Romane vit une période difficile : ses parents se séparent, sa meilleure amie est loin pour une partie de l’été, mais le pire, c’est que son ami a abusé d’elle. Dépassée par les événements, elle commence par banaliser la situation, puis elle accepte l’inacceptable : son ami en qui elle avait confiance l’a violée. Avec justesse, l’auteure Sophie Rondeau donne la voix à une victime d’agression sexuelle et aborde les répercussions d’un tel traumatisme et la quête pour se reconstruire.

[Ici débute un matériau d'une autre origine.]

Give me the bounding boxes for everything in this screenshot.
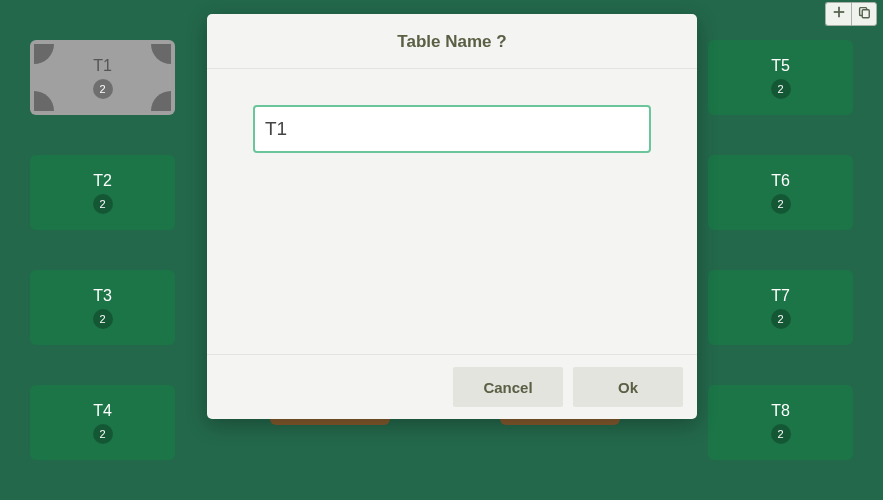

Pourquoi avez-vous eu envie de parler de consentement et d’agressions sexuelles? Pourquoi vous semblait-il important d’écrire sur ce sujet?
Je ne connais pas les chiffres exacts, mais je sais qu’un fort pourcentage de jeunes filles et de femmes se verront malheureusement agresser au cours de leur vie. Je suis maintenant la maman d’une belle jeune fille de 12 ans et plus elle vieillit, plus j’y pense. C’est probablement le cas de tous les parents… Si elle se retrouve en mauvaise posture, je veux qu’elle soit capable de dire non, qu’elle soit à l’aise de se confier, à moi, ou à une autre personne. Il faut parler de ces choses-là, souvent, de toutes les manières possibles, afin que les victimes ne se sentent pas isolées, qu’elles se lèvent debout et que les éventuels agresseurs y pensent à deux fois avant de poser des gestes inacceptables. C’est loin d’être un sujet évident, mais se mettre la tête dans le sable ne réglera rien, c’est pourquoi j’ai décidé de l’aborder de front, sans détour.

Quels sont les principaux défis lorsqu’on écrit sur un sujet aussi délicat et traumatisant?
Il ne faut pas tomber dans les clichés qui sont, je crois, trop souvent véhiculés dans les œuvres de fiction destinées aux jeunes quand on parle d’agressions sexuelles. Il faut défaire les préjugés que les agressions se passent toujours de telle ou telle façon. Les agresseurs n’ont pas tous l’air du gros méchant loup, bien au contraire. Ce sont parfois des personnes qu’on aimait, en qui on avait confiance, ce qui est d’autant plus difficile à vivre. On se fait rarement violer dans le fond d’une ruelle mal éclairée… Et les victimes ne sont surtout pas des personnes faibles. Elles se voient peut-être de la sorte, mais j’aurais envie de leur crier qu’au contraire, ce sont des battantes. Romane, mon personnage, est l’une de celles-là.

Je n’ai rien pris à la légère. J’ai voulu que mon personnage soit plus vrai que vrai. J’ai pleuré plus d’une fois en écrivant ou réécrivant certains passages parce que je voulais m’immerger totalement dans cette histoire, vivre la douleur de Romane et ainsi mieux la rendre sur papier.

Qu’est-ce qui vous inspire dans l’adolescence?
J’ai toujours aimé les ados, leur ouverture d’esprit, leur franchise, leur grande lucidité malgré leur jeune âge, leur bonne humeur contagieuse, leur exubérance… Mais je sais aussi que ces adolescents vivent toutes sortes de montagnes russes hormonales, qu’ils sont dans une période de leur vie qui est forte en émotions. Ils sont en perpétuelle contradiction et cherchent des réponses aux questions qu’ils ne sont même pas capables de formuler parfois. Quand j’étais moi-même adolescente, les livres étaient mes meilleurs amis. J’étais rassurée en sachant que les personnages des romans que je lisais avaient des peurs qui ressemblaient aux miennes, qu’ils étaient aussi en guerre avec leurs parents ou n’osaient pas avouer leur amour à un garçon, pareil comme moi. C’est à mon tour de m’adresser aux jeunes d’aujourd’hui.